Dan, ketiga lebih hebat jika mampu melahirkan Perki khusus bencana luar biasa yang sudah mendunia, bahkan Presiden Jokowi sudah membukukan darurat nasional. KI bukan mundur membahas klasifikasi informasi, tetapi sudah memberi petunjuk dan standar informasi publik dari berbagai dampak yang ditimbulkan.
Inilah pertanyaan besar mengapa “KI diam”? Bukankah semestinya di garda terdepan. Ada Pemilu saja bisa buat Perki yang sama sekali bukan urusan utama. Tetapi ketika terjadi pandemi virus Corona, ini menjadi kewajiban KI memberi petunjuk dan standar.
Perintah UU
Sebagaimana diketahui KI wajib menjalankan UU KIP, mengingat pasal 10 jelas memerintahkan; “
1) Badan Publik wajib mengumumkan secara serta merta suatu informasi yang dapat mengancam hajat hidup orang banyak dan ketertiban umum.”
“(2) Kewajiban menyebarluaskan Informasi Publik sebagaimana dimaksud pada ayat (1) disampaikan dengan cara yang mudah dijangkau oleh masyarakat dan dalam bahasa yang mudah dipahami.
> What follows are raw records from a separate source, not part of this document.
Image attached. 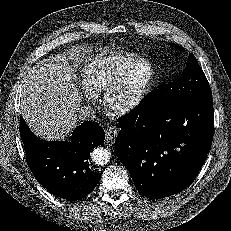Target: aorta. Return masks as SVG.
I'll return each mask as SVG.
<instances>
[{
    "label": "aorta",
    "instance_id": "obj_1",
    "mask_svg": "<svg viewBox=\"0 0 231 231\" xmlns=\"http://www.w3.org/2000/svg\"><path fill=\"white\" fill-rule=\"evenodd\" d=\"M92 160L97 165L107 164L110 160V151L103 147H98L92 152Z\"/></svg>",
    "mask_w": 231,
    "mask_h": 231
}]
</instances>
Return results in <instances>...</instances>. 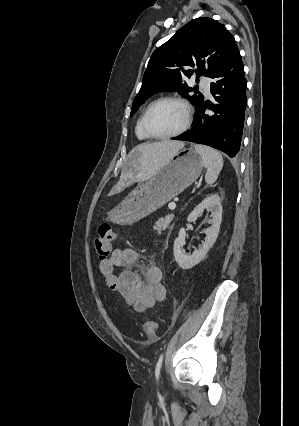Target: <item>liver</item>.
<instances>
[{"label": "liver", "instance_id": "6515ba94", "mask_svg": "<svg viewBox=\"0 0 299 426\" xmlns=\"http://www.w3.org/2000/svg\"><path fill=\"white\" fill-rule=\"evenodd\" d=\"M183 147V142L170 140L138 145L131 153L136 178L146 180L153 177Z\"/></svg>", "mask_w": 299, "mask_h": 426}]
</instances>
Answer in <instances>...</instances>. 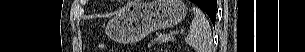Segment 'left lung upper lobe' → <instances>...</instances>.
<instances>
[{
	"label": "left lung upper lobe",
	"instance_id": "1",
	"mask_svg": "<svg viewBox=\"0 0 305 52\" xmlns=\"http://www.w3.org/2000/svg\"><path fill=\"white\" fill-rule=\"evenodd\" d=\"M199 4H202L205 0H197Z\"/></svg>",
	"mask_w": 305,
	"mask_h": 52
}]
</instances>
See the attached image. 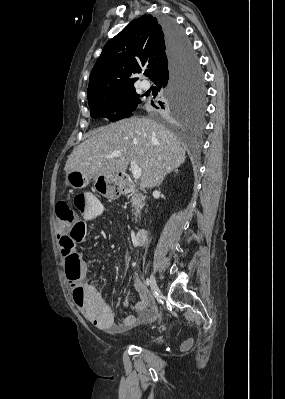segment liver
I'll use <instances>...</instances> for the list:
<instances>
[{
  "label": "liver",
  "mask_w": 285,
  "mask_h": 399,
  "mask_svg": "<svg viewBox=\"0 0 285 399\" xmlns=\"http://www.w3.org/2000/svg\"><path fill=\"white\" fill-rule=\"evenodd\" d=\"M120 151L118 158H106ZM182 143L166 127L152 119L131 117L97 130L74 148L64 170L80 171L88 177L116 176L131 161L142 169L143 188L159 186L170 170L185 162Z\"/></svg>",
  "instance_id": "liver-1"
}]
</instances>
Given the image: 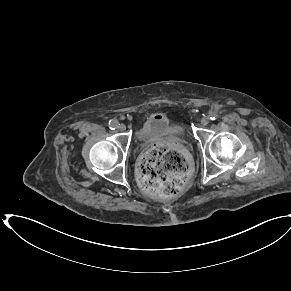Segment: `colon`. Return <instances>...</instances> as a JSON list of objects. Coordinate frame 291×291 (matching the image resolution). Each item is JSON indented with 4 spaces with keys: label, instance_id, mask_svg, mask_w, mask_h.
Listing matches in <instances>:
<instances>
[{
    "label": "colon",
    "instance_id": "obj_1",
    "mask_svg": "<svg viewBox=\"0 0 291 291\" xmlns=\"http://www.w3.org/2000/svg\"><path fill=\"white\" fill-rule=\"evenodd\" d=\"M190 165L185 155L174 146L148 148L140 162L141 187L155 197H170L187 184Z\"/></svg>",
    "mask_w": 291,
    "mask_h": 291
}]
</instances>
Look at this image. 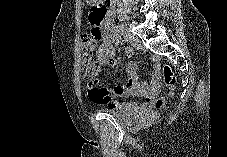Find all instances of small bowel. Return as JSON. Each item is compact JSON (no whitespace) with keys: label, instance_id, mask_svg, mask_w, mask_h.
<instances>
[{"label":"small bowel","instance_id":"small-bowel-1","mask_svg":"<svg viewBox=\"0 0 227 157\" xmlns=\"http://www.w3.org/2000/svg\"><path fill=\"white\" fill-rule=\"evenodd\" d=\"M99 39L101 40V44L96 52L98 64L109 67L116 66L118 60L115 58L114 45L118 42L113 33L99 32ZM125 74L127 76L126 83L115 85L112 88L99 86L96 83L94 85H88V96L90 100L96 104H105L109 108L127 111H136L151 107L160 87L158 66L156 65L155 67L150 84L138 81L136 65L133 61H129L125 65ZM127 95L141 96L143 97V101L137 104L135 102H119L116 100V97Z\"/></svg>","mask_w":227,"mask_h":157}]
</instances>
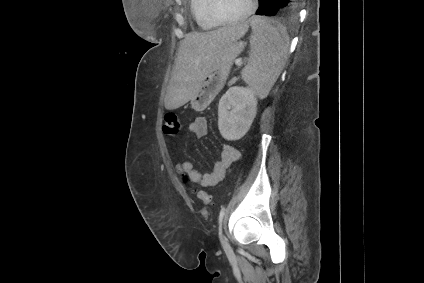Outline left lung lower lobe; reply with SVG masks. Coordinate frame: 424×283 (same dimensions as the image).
Listing matches in <instances>:
<instances>
[{"mask_svg": "<svg viewBox=\"0 0 424 283\" xmlns=\"http://www.w3.org/2000/svg\"><path fill=\"white\" fill-rule=\"evenodd\" d=\"M257 15L274 16L280 11H295L300 0H258Z\"/></svg>", "mask_w": 424, "mask_h": 283, "instance_id": "1", "label": "left lung lower lobe"}]
</instances>
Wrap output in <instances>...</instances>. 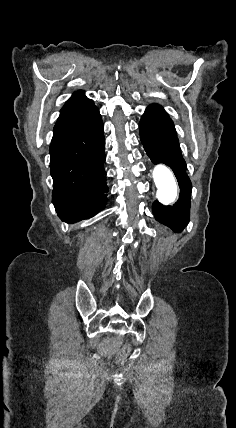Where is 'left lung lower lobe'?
<instances>
[{"label": "left lung lower lobe", "mask_w": 236, "mask_h": 428, "mask_svg": "<svg viewBox=\"0 0 236 428\" xmlns=\"http://www.w3.org/2000/svg\"><path fill=\"white\" fill-rule=\"evenodd\" d=\"M139 129L141 142L151 161L169 166L180 188L176 204L164 206L156 200L153 203V213L157 221L180 232L189 222L192 186L186 173V163L181 154L174 123L162 106L151 104L141 118Z\"/></svg>", "instance_id": "left-lung-lower-lobe-1"}]
</instances>
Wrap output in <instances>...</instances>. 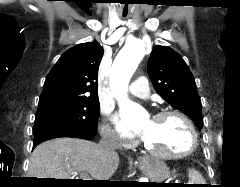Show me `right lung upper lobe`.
Masks as SVG:
<instances>
[{
	"label": "right lung upper lobe",
	"mask_w": 240,
	"mask_h": 187,
	"mask_svg": "<svg viewBox=\"0 0 240 187\" xmlns=\"http://www.w3.org/2000/svg\"><path fill=\"white\" fill-rule=\"evenodd\" d=\"M103 48L82 43L67 50L46 77L39 105L56 101L98 100V68Z\"/></svg>",
	"instance_id": "cb5924a9"
}]
</instances>
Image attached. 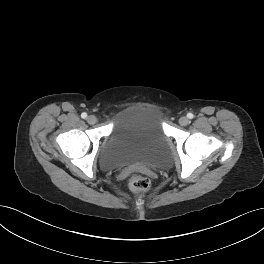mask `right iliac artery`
<instances>
[{
    "label": "right iliac artery",
    "mask_w": 264,
    "mask_h": 264,
    "mask_svg": "<svg viewBox=\"0 0 264 264\" xmlns=\"http://www.w3.org/2000/svg\"><path fill=\"white\" fill-rule=\"evenodd\" d=\"M81 117H82L83 119H85V118H87V114L84 112V113L81 114Z\"/></svg>",
    "instance_id": "82829eb1"
}]
</instances>
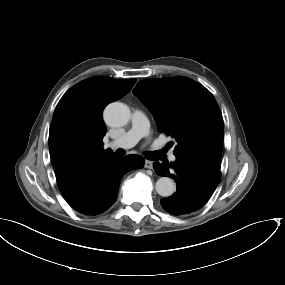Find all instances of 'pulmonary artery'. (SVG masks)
Returning a JSON list of instances; mask_svg holds the SVG:
<instances>
[{"mask_svg": "<svg viewBox=\"0 0 285 285\" xmlns=\"http://www.w3.org/2000/svg\"><path fill=\"white\" fill-rule=\"evenodd\" d=\"M149 134V125L145 115L140 111H134L131 118V128L120 136L118 139L110 141L106 144V148H131L133 147L142 137ZM169 159L174 161L173 154L169 155Z\"/></svg>", "mask_w": 285, "mask_h": 285, "instance_id": "obj_1", "label": "pulmonary artery"}]
</instances>
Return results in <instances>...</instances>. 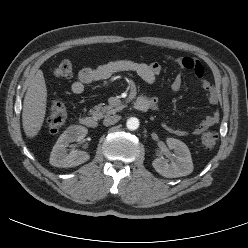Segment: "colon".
<instances>
[{"label": "colon", "mask_w": 248, "mask_h": 248, "mask_svg": "<svg viewBox=\"0 0 248 248\" xmlns=\"http://www.w3.org/2000/svg\"><path fill=\"white\" fill-rule=\"evenodd\" d=\"M73 74V65L69 59L60 61L54 68V75L58 78H70ZM67 119V110L62 102L55 101L51 104L47 119V128L50 132H57ZM216 131H205L201 135L202 145L207 149H212L218 141Z\"/></svg>", "instance_id": "1"}]
</instances>
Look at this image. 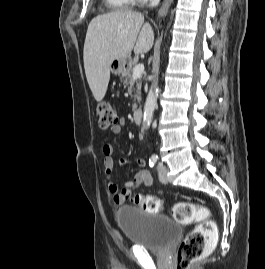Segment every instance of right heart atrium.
<instances>
[{"label":"right heart atrium","mask_w":265,"mask_h":269,"mask_svg":"<svg viewBox=\"0 0 265 269\" xmlns=\"http://www.w3.org/2000/svg\"><path fill=\"white\" fill-rule=\"evenodd\" d=\"M136 2H144V1H147V0H134Z\"/></svg>","instance_id":"obj_1"}]
</instances>
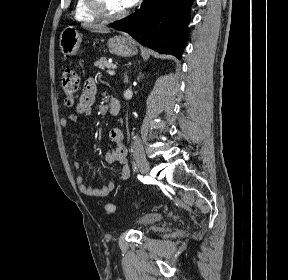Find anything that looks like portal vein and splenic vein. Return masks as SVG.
I'll return each mask as SVG.
<instances>
[{
	"label": "portal vein and splenic vein",
	"mask_w": 288,
	"mask_h": 280,
	"mask_svg": "<svg viewBox=\"0 0 288 280\" xmlns=\"http://www.w3.org/2000/svg\"><path fill=\"white\" fill-rule=\"evenodd\" d=\"M111 68H112V69H109V70H108V74H109V75H115L114 69L116 68V66H112Z\"/></svg>",
	"instance_id": "obj_1"
}]
</instances>
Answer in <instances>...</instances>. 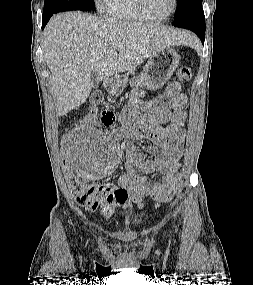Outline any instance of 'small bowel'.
Listing matches in <instances>:
<instances>
[{"label": "small bowel", "instance_id": "small-bowel-1", "mask_svg": "<svg viewBox=\"0 0 253 285\" xmlns=\"http://www.w3.org/2000/svg\"><path fill=\"white\" fill-rule=\"evenodd\" d=\"M143 94V89L132 92L122 116L117 109H100L99 122H103V126L121 123L113 136L126 150L125 173L117 182L118 187L126 188L129 193L124 207H142L147 198L156 202L170 201L180 178L178 170L186 122L183 108L187 96L177 82H172L165 93L153 101H143ZM143 139L153 143L145 154L136 146ZM155 173L161 174L160 181L149 178Z\"/></svg>", "mask_w": 253, "mask_h": 285}]
</instances>
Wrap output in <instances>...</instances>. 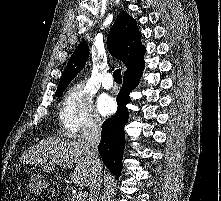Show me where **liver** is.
<instances>
[{
	"instance_id": "6515ba94",
	"label": "liver",
	"mask_w": 221,
	"mask_h": 201,
	"mask_svg": "<svg viewBox=\"0 0 221 201\" xmlns=\"http://www.w3.org/2000/svg\"><path fill=\"white\" fill-rule=\"evenodd\" d=\"M21 160L26 164L40 165L46 172L52 171L55 165L74 168L71 176L72 182L80 187H87L90 184L91 167L88 147L84 139H42L25 151ZM47 161H49V166Z\"/></svg>"
}]
</instances>
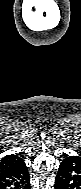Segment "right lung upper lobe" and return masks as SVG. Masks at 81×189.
<instances>
[{"mask_svg":"<svg viewBox=\"0 0 81 189\" xmlns=\"http://www.w3.org/2000/svg\"><path fill=\"white\" fill-rule=\"evenodd\" d=\"M21 160H22L21 158L15 156L13 154L2 158L1 162H0V171L4 170L14 164L19 163Z\"/></svg>","mask_w":81,"mask_h":189,"instance_id":"right-lung-upper-lobe-1","label":"right lung upper lobe"}]
</instances>
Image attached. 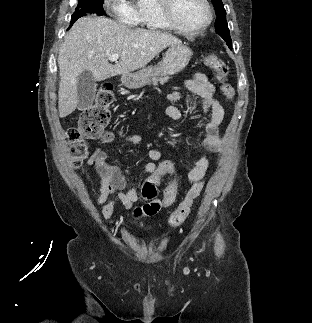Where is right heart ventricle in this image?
<instances>
[{
	"mask_svg": "<svg viewBox=\"0 0 312 323\" xmlns=\"http://www.w3.org/2000/svg\"><path fill=\"white\" fill-rule=\"evenodd\" d=\"M132 14L136 16V25L142 29H170L168 18H164V9H158L157 5H139Z\"/></svg>",
	"mask_w": 312,
	"mask_h": 323,
	"instance_id": "1",
	"label": "right heart ventricle"
}]
</instances>
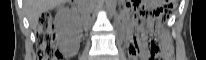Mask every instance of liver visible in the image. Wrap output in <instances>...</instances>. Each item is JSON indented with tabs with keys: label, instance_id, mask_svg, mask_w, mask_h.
<instances>
[{
	"label": "liver",
	"instance_id": "1",
	"mask_svg": "<svg viewBox=\"0 0 206 60\" xmlns=\"http://www.w3.org/2000/svg\"><path fill=\"white\" fill-rule=\"evenodd\" d=\"M65 0H24V8L31 28L36 29L38 19L47 12L64 3Z\"/></svg>",
	"mask_w": 206,
	"mask_h": 60
}]
</instances>
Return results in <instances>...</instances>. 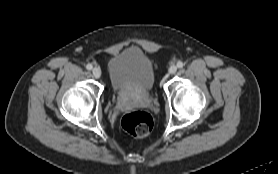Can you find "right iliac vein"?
<instances>
[{
	"label": "right iliac vein",
	"mask_w": 278,
	"mask_h": 174,
	"mask_svg": "<svg viewBox=\"0 0 278 174\" xmlns=\"http://www.w3.org/2000/svg\"><path fill=\"white\" fill-rule=\"evenodd\" d=\"M92 74L95 78H100L101 77V70L99 68H94L92 70Z\"/></svg>",
	"instance_id": "right-iliac-vein-1"
}]
</instances>
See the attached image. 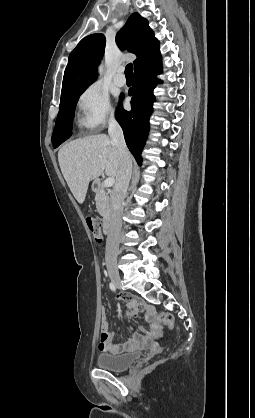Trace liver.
<instances>
[{
  "mask_svg": "<svg viewBox=\"0 0 255 418\" xmlns=\"http://www.w3.org/2000/svg\"><path fill=\"white\" fill-rule=\"evenodd\" d=\"M61 172L78 203L85 200L89 182L106 175L116 177L119 152L111 138L105 134L75 139L58 152Z\"/></svg>",
  "mask_w": 255,
  "mask_h": 418,
  "instance_id": "obj_1",
  "label": "liver"
}]
</instances>
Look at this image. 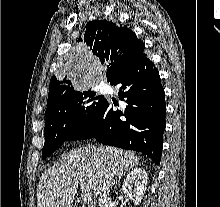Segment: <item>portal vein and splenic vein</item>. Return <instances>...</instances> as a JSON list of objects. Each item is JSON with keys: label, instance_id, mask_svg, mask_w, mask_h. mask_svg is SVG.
Masks as SVG:
<instances>
[{"label": "portal vein and splenic vein", "instance_id": "18ae733b", "mask_svg": "<svg viewBox=\"0 0 220 207\" xmlns=\"http://www.w3.org/2000/svg\"><path fill=\"white\" fill-rule=\"evenodd\" d=\"M82 200H83V202H84L85 204L90 203L91 200H92L91 194H89V193L83 194V195H82Z\"/></svg>", "mask_w": 220, "mask_h": 207}]
</instances>
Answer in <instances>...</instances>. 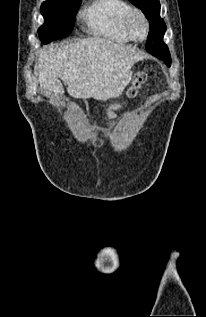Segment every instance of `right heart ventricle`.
I'll return each mask as SVG.
<instances>
[{
  "label": "right heart ventricle",
  "instance_id": "right-heart-ventricle-1",
  "mask_svg": "<svg viewBox=\"0 0 206 317\" xmlns=\"http://www.w3.org/2000/svg\"><path fill=\"white\" fill-rule=\"evenodd\" d=\"M127 0H93L82 11L89 31L117 43H128L131 38L124 30V18L131 9Z\"/></svg>",
  "mask_w": 206,
  "mask_h": 317
}]
</instances>
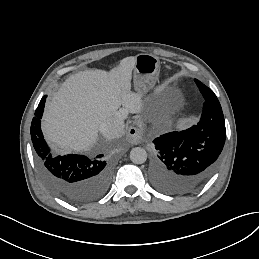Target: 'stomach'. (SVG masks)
<instances>
[{"mask_svg":"<svg viewBox=\"0 0 259 259\" xmlns=\"http://www.w3.org/2000/svg\"><path fill=\"white\" fill-rule=\"evenodd\" d=\"M137 62L135 72L145 76H156L160 71L159 59L151 54H139L136 56Z\"/></svg>","mask_w":259,"mask_h":259,"instance_id":"stomach-1","label":"stomach"}]
</instances>
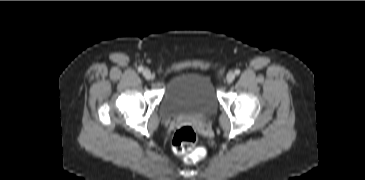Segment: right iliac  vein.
I'll return each instance as SVG.
<instances>
[{
    "label": "right iliac vein",
    "instance_id": "63e3f726",
    "mask_svg": "<svg viewBox=\"0 0 365 180\" xmlns=\"http://www.w3.org/2000/svg\"><path fill=\"white\" fill-rule=\"evenodd\" d=\"M143 76L147 79L150 80L152 78V73L149 69H144L143 70Z\"/></svg>",
    "mask_w": 365,
    "mask_h": 180
}]
</instances>
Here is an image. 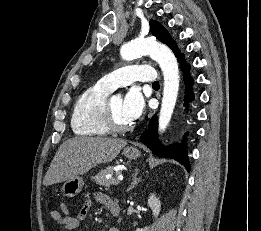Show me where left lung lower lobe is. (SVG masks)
<instances>
[{
    "instance_id": "0a47b994",
    "label": "left lung lower lobe",
    "mask_w": 261,
    "mask_h": 231,
    "mask_svg": "<svg viewBox=\"0 0 261 231\" xmlns=\"http://www.w3.org/2000/svg\"><path fill=\"white\" fill-rule=\"evenodd\" d=\"M178 62L181 65L183 75H184V82H185V98H184V106L186 107V111H189V103L194 99V94L192 92V85L193 79L189 74L190 65L185 61L184 56L178 59ZM157 128L158 122L157 118L154 115L149 123V128L146 132H144L141 137L140 141L148 146L154 154L159 157H167L172 158L181 163L186 167L188 171H190V164L187 156V135L188 133L184 134V138L182 139V143L180 144H173L168 147H164L157 137Z\"/></svg>"
}]
</instances>
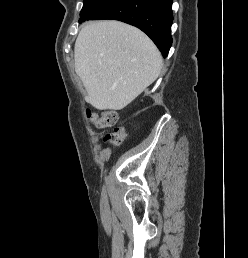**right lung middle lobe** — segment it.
<instances>
[{
	"instance_id": "right-lung-middle-lobe-1",
	"label": "right lung middle lobe",
	"mask_w": 248,
	"mask_h": 258,
	"mask_svg": "<svg viewBox=\"0 0 248 258\" xmlns=\"http://www.w3.org/2000/svg\"><path fill=\"white\" fill-rule=\"evenodd\" d=\"M114 1L115 0H84L83 8L80 12V22L97 16Z\"/></svg>"
}]
</instances>
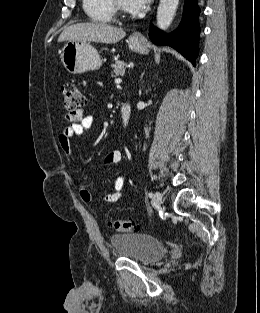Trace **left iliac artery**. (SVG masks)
Wrapping results in <instances>:
<instances>
[{
  "label": "left iliac artery",
  "mask_w": 260,
  "mask_h": 313,
  "mask_svg": "<svg viewBox=\"0 0 260 313\" xmlns=\"http://www.w3.org/2000/svg\"><path fill=\"white\" fill-rule=\"evenodd\" d=\"M148 196L151 198V197H153V193L152 192H149L148 193Z\"/></svg>",
  "instance_id": "44dca946"
}]
</instances>
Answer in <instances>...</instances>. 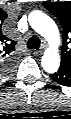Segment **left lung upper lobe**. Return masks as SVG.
<instances>
[{
    "instance_id": "obj_1",
    "label": "left lung upper lobe",
    "mask_w": 71,
    "mask_h": 119,
    "mask_svg": "<svg viewBox=\"0 0 71 119\" xmlns=\"http://www.w3.org/2000/svg\"><path fill=\"white\" fill-rule=\"evenodd\" d=\"M43 6L55 15L63 27L61 67L71 68V1H46Z\"/></svg>"
}]
</instances>
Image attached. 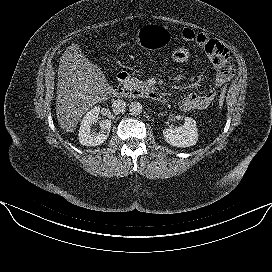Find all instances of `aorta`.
Instances as JSON below:
<instances>
[{
	"instance_id": "1",
	"label": "aorta",
	"mask_w": 272,
	"mask_h": 272,
	"mask_svg": "<svg viewBox=\"0 0 272 272\" xmlns=\"http://www.w3.org/2000/svg\"><path fill=\"white\" fill-rule=\"evenodd\" d=\"M129 111L132 115H139L142 112V106L139 102H131Z\"/></svg>"
}]
</instances>
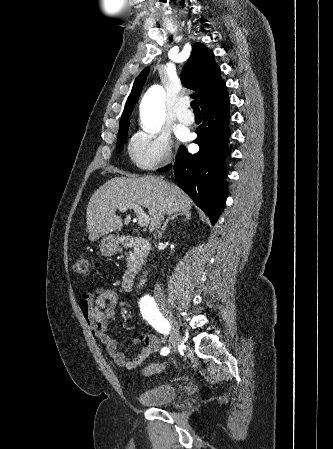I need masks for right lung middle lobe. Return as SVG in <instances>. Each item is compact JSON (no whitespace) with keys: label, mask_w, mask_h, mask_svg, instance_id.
<instances>
[{"label":"right lung middle lobe","mask_w":333,"mask_h":449,"mask_svg":"<svg viewBox=\"0 0 333 449\" xmlns=\"http://www.w3.org/2000/svg\"><path fill=\"white\" fill-rule=\"evenodd\" d=\"M127 118H124L120 121V129L118 133V140L116 145V151L117 153H120L123 149L124 143L126 141L127 137V131L129 127V121L126 120Z\"/></svg>","instance_id":"dd1d6c3e"}]
</instances>
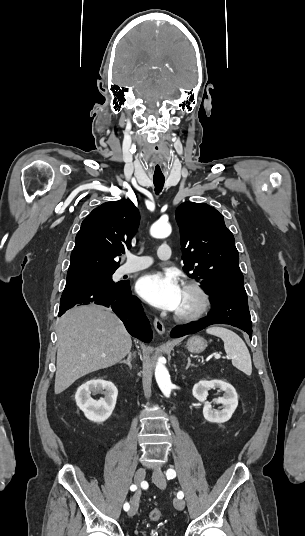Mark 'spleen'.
Returning a JSON list of instances; mask_svg holds the SVG:
<instances>
[{
    "label": "spleen",
    "instance_id": "obj_1",
    "mask_svg": "<svg viewBox=\"0 0 305 536\" xmlns=\"http://www.w3.org/2000/svg\"><path fill=\"white\" fill-rule=\"evenodd\" d=\"M206 332L207 334H212V336L221 338L224 342V350L230 360H232L233 366L238 368V370H241V372H244L246 376H251V356L246 344H244L243 340H241L237 334H234L231 330H226V328H219V326H215V328H207Z\"/></svg>",
    "mask_w": 305,
    "mask_h": 536
}]
</instances>
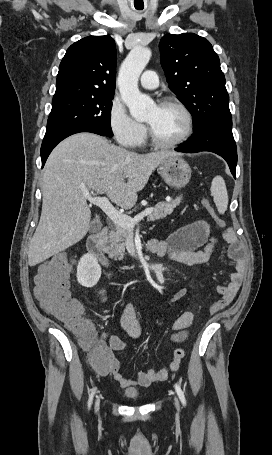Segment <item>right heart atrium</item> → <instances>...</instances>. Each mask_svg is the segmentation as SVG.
Wrapping results in <instances>:
<instances>
[{"label":"right heart atrium","instance_id":"d8ad5b80","mask_svg":"<svg viewBox=\"0 0 272 455\" xmlns=\"http://www.w3.org/2000/svg\"><path fill=\"white\" fill-rule=\"evenodd\" d=\"M108 124L117 143L125 148H135L145 138V126L133 119L125 105L117 98L110 104Z\"/></svg>","mask_w":272,"mask_h":455}]
</instances>
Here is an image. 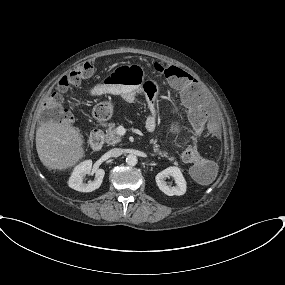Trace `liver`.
I'll return each mask as SVG.
<instances>
[{"label":"liver","instance_id":"obj_1","mask_svg":"<svg viewBox=\"0 0 285 285\" xmlns=\"http://www.w3.org/2000/svg\"><path fill=\"white\" fill-rule=\"evenodd\" d=\"M83 136L69 121H49L36 131V149L42 164L50 170H66L84 156Z\"/></svg>","mask_w":285,"mask_h":285}]
</instances>
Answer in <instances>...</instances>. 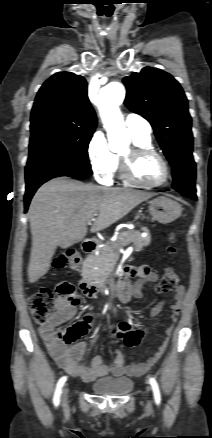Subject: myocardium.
Returning <instances> with one entry per match:
<instances>
[{"mask_svg": "<svg viewBox=\"0 0 212 438\" xmlns=\"http://www.w3.org/2000/svg\"><path fill=\"white\" fill-rule=\"evenodd\" d=\"M149 155L157 157L161 161L164 169V178L158 183L143 182L139 180L134 173L136 161L143 156ZM120 173L121 177L127 182L146 188L161 187L168 183L171 176L169 163L161 153L151 147H142L138 145L132 146L127 153L120 156Z\"/></svg>", "mask_w": 212, "mask_h": 438, "instance_id": "f54148a6", "label": "myocardium"}]
</instances>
Perintah Undang -undang inilah, KI semestinya mengirim surat kepada seluruh Badan Publik termasuk, mengingatkan Presiden sebagai kepala pemerintah dan kepala negara, menunjuk seperti yang sudah dibentuk, yakni Gugus Tugas Percepatan dan Penanganan Virus Corona, dengan mengumumkan minimal seperti pasal 12 Perki 1/2010 dan lebih hebat jika ketika itu membuat juklak (petunjuk pelaksanaan) bagi Badan Publik mengumumkan berbagi bencana dan dampak terkait pandemi virus Corona.
Demikian juga, dampak terkait dengan virus Corona yang menimbulkan bencana sosial luar biasa pula, KI wajib membuat petunjuk dan standar seperti apa isi pengumuman, tidak menabrak pasal 17 dan 18 UU KIP. Disinilah peran utama KI menjadi lokomotif dalam memberikan panduan Infoemasi wajib yang diumumkan secara serta merta selama keadaan darurat akibat pandemi virus Corona.
Lebih detail dari pasal 12 Perki 1/2010;
(1) Informasi yang wajib diumumkan secara serta merta antara lain;
- informasi tentang bencana alam seperti kekeringan, kebakaran hutan karena faktor alam, hama penyakit tanaman, epidemik, wabah dan kejadian luar biasa;
- Informasi tentang keadaan bencana non alam seperti kegagalan industri atau teknologi, dampak industri, dan pencemaran lingkungan;
- bencana sosial seperti kerusuhan sosial, konflik sosial antar kelompok atau antar komunitas masyarakat dan teror;
- informasi tentang jenis, persebaran dan wilayah yang menjadi sumber penyakit yang berpotensi menular;
- informasi tentang racun pada bahan makanan yang dikonsumsi oleh masyarakat; atau
- informasi tentang rencana gangguan terhadap utilitas publik.